From September, students at such institutions will be able to access loans of up to £6,000 if their course is one of those which has been ‘designated’ (to use the jargon) for student support.
We have no objection to this. But, because of the delayed introduction of the Higher Education Bill, the government will not be able to control the student numbers on such courses.
Those numbers are, at present, relatively small – about 6,000 full-time students in 2009. But applications are growing rapidly, partly because of constraints on student numbers in the publicly-funded part of the sector. We don’t know a great deal about enrolments in private providers because they don’t provide data to the Higher Education Statiscs Authority (HESA), but we do know that the government spent about £33 million on loans to students at these institutions in 2010-11.
With the maximum loan students at these institutions can access almost doubling to £6,000 in September, we know that expenditure will increase to somewhere in the region of £100 million – and this is without factoring in any significant expansion.

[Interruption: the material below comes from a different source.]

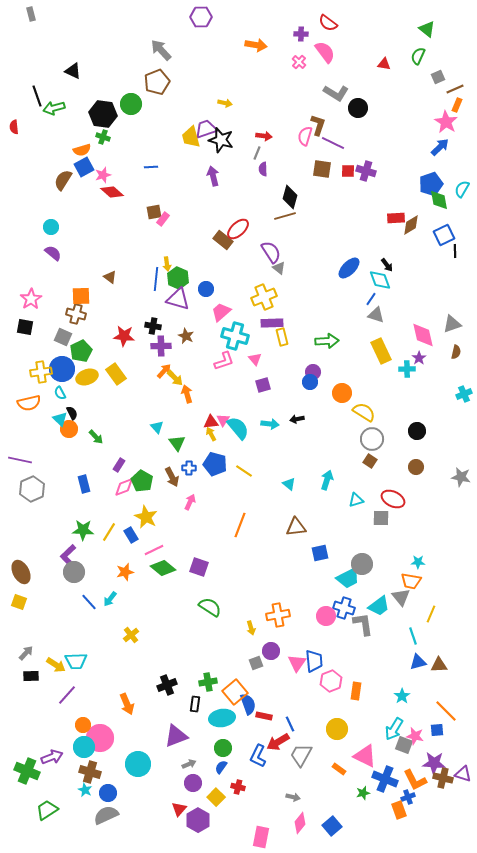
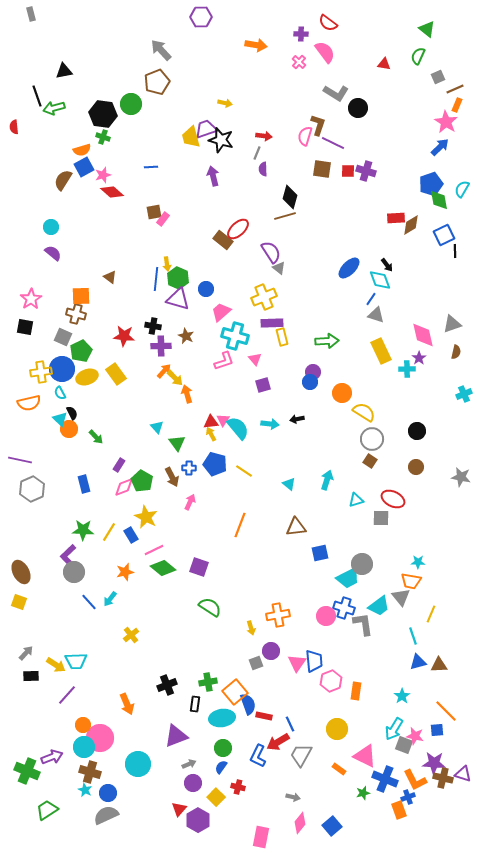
black triangle at (73, 71): moved 9 px left; rotated 36 degrees counterclockwise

In the absence of the Higher Education Bill – or some alternative legislative mechanism - there will be no means of either controlling costs or protecting student interests. And, if there is a cost over-run, it will almost certainly result in money being clawed back from HEFCE budgets – from research or widening participation funds, for example.
Draft Communications Bill
A quick mention of the Draft Communications Bill. You won’t see this in the headlines, but we hope that, amongst other things, this Bill will implement the recommendations of the Hargreaves Review, introducing new copyright exceptions for research activity such as text and data mining. This is important because our copyright regime currently prevents academics from making use of technology to search and compare published research. New exceptions would also allow digital archiving and make it easier to provide open access to research publications. Universities UK was pleased that the government supported Hargreaves’ recommendations on this, and hope they won’t be nobbled by the publishing lobby before these measures reach the statute book.

Will BIS at least publish the consultation outcomes from the White Paper and the Technical Consultation now that there’s no HE Bill this year?
There are a number of things that need settling, which might be achievable without legislation, but that they are silent (at least in public) about. So, private providers have a framework of regulation provided by non-HE rules – so companies and charity rules apply, the UKBA would force QAA oversight if students were to be sponsored, but do they have to opt into the OIA?